To maximize the response magnitude of sensors, we created a cpYFP-terminal truncation library between GGBP and cpYFP of FGBP_{3.1 μM} (Fig. 2A) and found that the FGBP_{3.1 μM} variant N3C4 manifests the most dramatic increase in the presence of glucose, as measured by the ratio of fluorescence excited at 485 and 420 nm (Fig. 2B). Fluorescence titration studies showed that the N3C4 variant (named FGBP_{27 μM}) had an apparent K_d of ∼27 μM for glucose (Fig. 2C and Table 1).
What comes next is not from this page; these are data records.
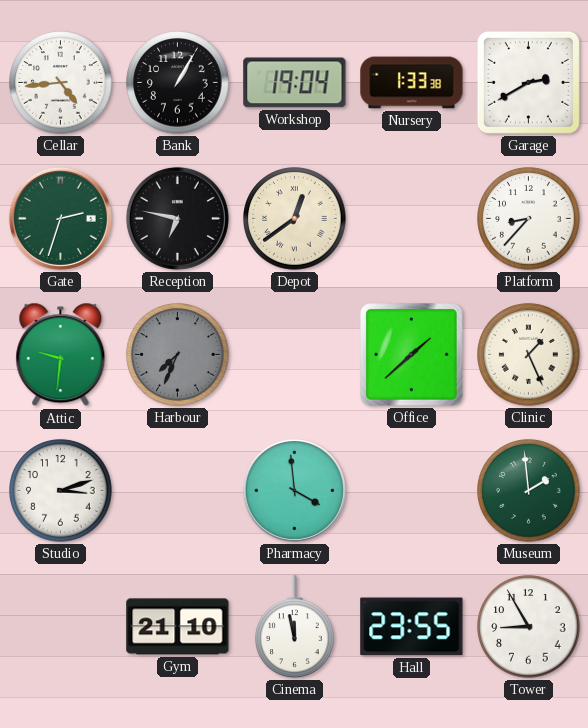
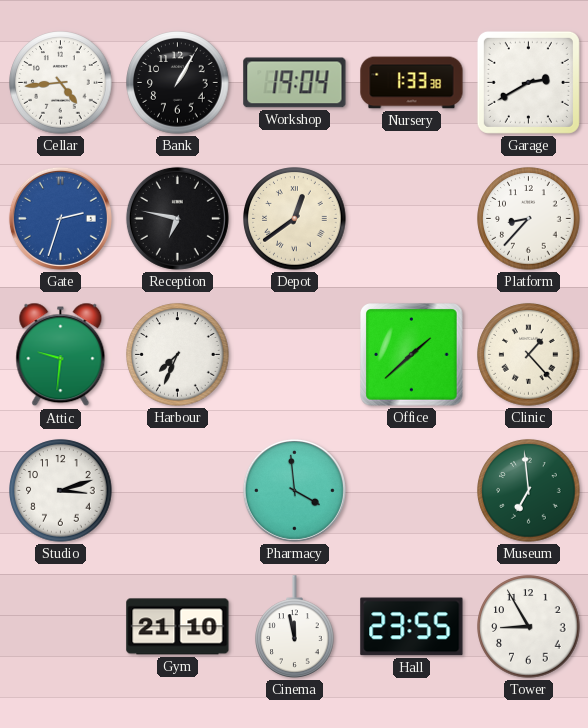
Gate dial: green -> blue
Harbour dial: grey -> white
Clinic: 1:26 -> 1:23
Museum: 1:59 -> 6:59
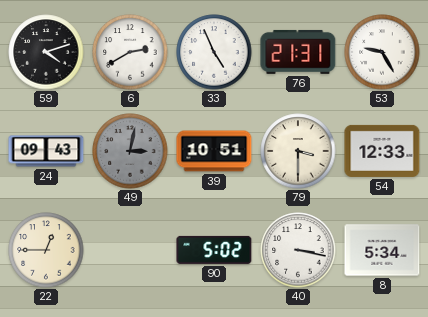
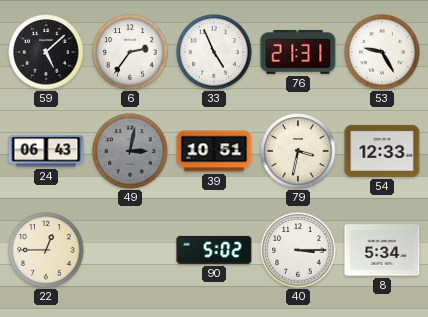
59: 4:12 -> 5:08
6: 2:40 -> 2:36
24: 09:43 -> 06:43
79: 3:30 -> 3:32
40: 3:17 -> 3:15
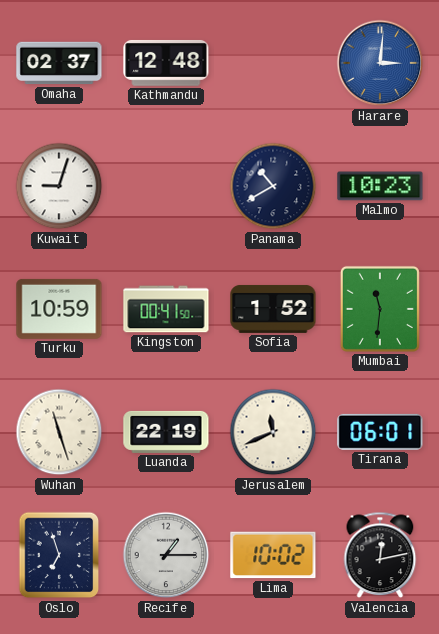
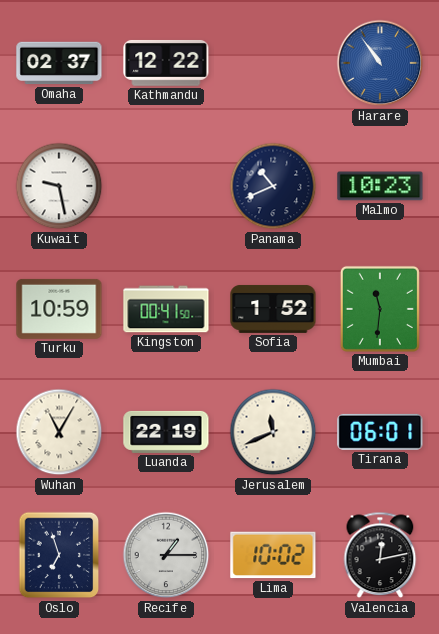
Kathmandu: 12:48 -> 12:22
Harare: 3:01 -> 10:54
Kuwait: 9:03 -> 9:28
Panama: 10:40 -> 10:41
Wuhan: 11:27 -> 11:05
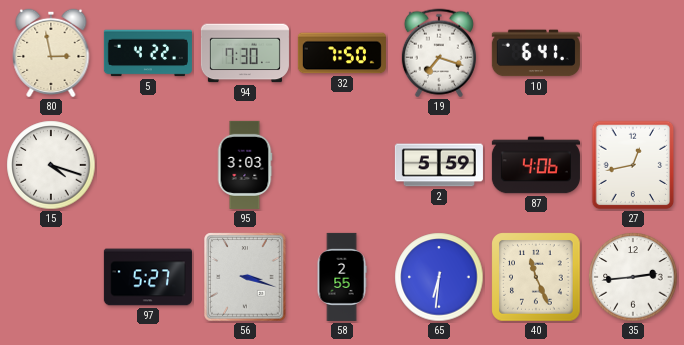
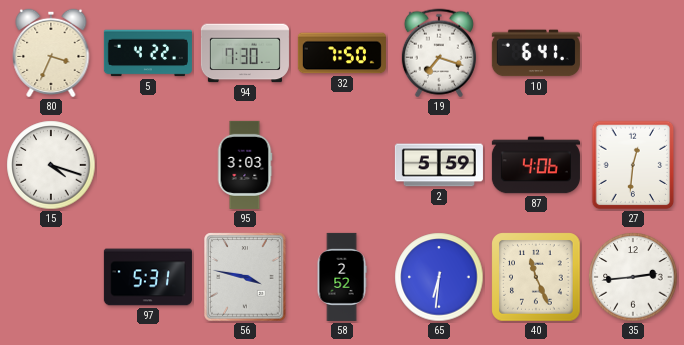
80: 2:58 -> 3:34
27: 12:43 -> 12:31
97: 5:27 -> 5:31
56: 3:18 -> 3:47
58: 2:55 -> 2:52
Fig. 2 Optimization improves the responsiveness of glucose sensor. (A and B) Truncation mutants of Pro294/Tyr295 (FGBP_{3.1 μM}) (A) and their fluorescence response (B) toward 100 mM glucose. The most responsiveness mutant N3C4 named FGBP_{27 μM} is indicated in red boxes. (C) Titration curve of FGBP_{27 μM}. Fluorescence ratios were normalized to the control condition in the absence of glucose. Data are presented in three biological replicates, and error bars represent SEM.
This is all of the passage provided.